To identify risk factors associated with the formation of biliary strictures post liver transplantation over a period of 10-year in Queensland.


Data on liver donors and recipients in Queensland between 2005 and 2014 was obtained from an electronic patient data system. In addition, intra-operative and post-operative characteristics were collected and a logistical regression analysis was performed to evaluate their association with the development of biliary strictures.


Of 296 liver transplants performed, 285 (96.3%) were from brain dead donors. Biliary strictures developed in 45 (15.2%) recipients. Anastomotic stricture formation (n = 25, 48.1%) was the commonest complication, with 14 (58.3%) of these occurred within 6-mo of transplant. A percutaneous approach or endoscopic retrograde cholangiography was used to treat 17 (37.8%) patients with biliary strictures. Biliary reconstruction was initially or ultimately required in 22 (48.9%) patients. In recipients developing biliary strictures, bilirubin was significantly increased within the first post-operative week (Day 7 total bilirubin 74 μmol/L vs 49 μmol/L, P = 0.012). In both univariate and multivariate regression analysis, Day 7 total bilirubin > 55 μmol/L was associated with the development of biliary stricture formation. In addition, hepatic artery thrombosis and primary sclerosing cholangitis were identified as independent risk factors.
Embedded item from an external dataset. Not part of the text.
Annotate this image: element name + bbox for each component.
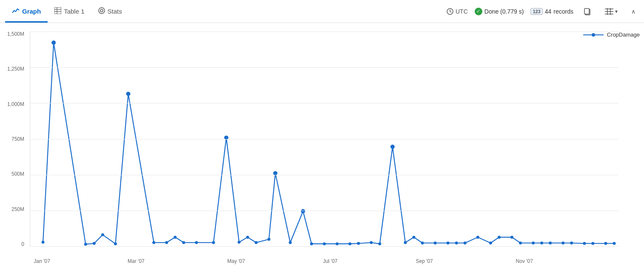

In addition to known risk factors, bilirubin levels in the early post-operative period could be used as a clinical indicator for biliary stricture formation.

Keywords: Biliary stricture, Liver transplantation, Bilirubin, Anastomotic stricture, Ischemic type biliary lesion, Magnetic resonance cholangiopancreatography

Core tip: Biliary stricture formation post liver transplantation is a frequent cause for patient morbidity and mortality and is referred to as the Achilles’ Heel of transplant. Strictures can be anastomotic or non-anastomotic depending on their number and anatomical location. Early stricture identification is key to providing successful treatment options. Known risk factors for biliary stricture formation include surgical technique, bile leak, hepatic artery thrombosis, primary sclerosing cholangitis, donation after circulatory death donors and increased cold ischemic time. This study identifies risk factors and clinical indicators for the development of biliary strictures post liver transplantation. It also discusses the importance of bilirubin and its potential role when implementing surveillance tools for biliary stricture formation post-transplant.